Critical thinking class hw5

Fundamentals of Fallacy Contest

Logical Fallacies are tricks used to persuade the untrained person to believing something that is not true, or maybe to make a weak argument seem stronger than it is. Once you have learned these you’ll see them everywhere, in politics, advertising, even in classrooms. These techniques are taught to rhetoricians as methods of persuasion but they will not work on you any more once you have committed the key to identifying these to your mental tool box and developed the courage to stand up and say “I reject your argument on the basis that you have presented a logical fallacy!”

First watch the TED talk by Jesse Richardson on critical thinking:

Jesse Richardson “How to think, not what to think” TED Talk (Links to an external site.)
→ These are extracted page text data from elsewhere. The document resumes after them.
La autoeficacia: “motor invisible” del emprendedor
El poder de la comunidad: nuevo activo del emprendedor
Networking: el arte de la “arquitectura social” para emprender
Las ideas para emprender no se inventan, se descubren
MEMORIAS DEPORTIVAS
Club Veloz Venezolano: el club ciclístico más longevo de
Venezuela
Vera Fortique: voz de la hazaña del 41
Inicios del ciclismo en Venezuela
Step 1:  Now review the list of 24 logical fallacies and review them so you can diagnose them if you see them. You might look at some other fallacy descriptions online if this site doesn’t make any one fallacy clear. Your assignment is to go on a scavenger hunt and find examples all 24 logical fallacies from the “Your Fallacy is…” website in the media during this module. Political discourse and advertising, any persuasive media is full of these. Your grade will be based upon the % of these you have in scavenger hunt correctly diagnosed. You get extra credit for violations done in the larger media, like a presidential speech, rather than in an advertisement. To do this assignment make a checklist and when you review your daily newsfeed or online info source check off a few. It will take a couple of days of this to get most of them and a very attentive effort to get all of them. For each fallacy you need to have a link or cut and paste the source, like a quote, and a brief statement of why you think it is the fallacy you claim – just a few sentences. To make it more interesting there will be 5 extra credit points for the most complete list in the class, you know a contest of sorts, and there can be more than one winner. You must submit this by the due date to allow for step 2.
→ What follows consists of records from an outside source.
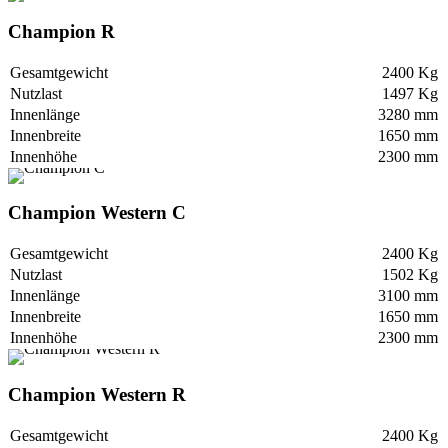
Champion R
Gesamtgewicht
2400 Kg
Nutzlast
1497 Kg
Innenlänge
3280 mm
Innenbreite
1650 mm
Innenhöhe
2300 mm
Champion Western C
Gesamtgewicht
2400 Kg
Nutzlast
1502 Kg
Innenlänge
3100 mm
Innenbreite
1650 mm
Innenhöhe
2300 mm
Champion Western R
Gesamtgewicht
2400 Kg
Find Your Fallacy List here: Your Logical Fallacy is (Links to an external site.)

Step 2:  After everyone has posted their scavenger hunt you will be randomly assigned a peer review where you will evaluate a peer’s diagnosis of the fallacies. You will score each entry as correct or not, and if not correct, what was the mistake? I would also like to know if you thought anything they did warrants extra credit – like catching a political leader in a fallacy rather than just some advertising firm. You will get a second 1 point grade for the review based on quality, percent you evaluate correctly and your overall charm and sophistication in communicating your results back to your peer.  The points for this will show up as an assignment with no submission, but you will have done so in this assignment.  The deadline is the last day of this module.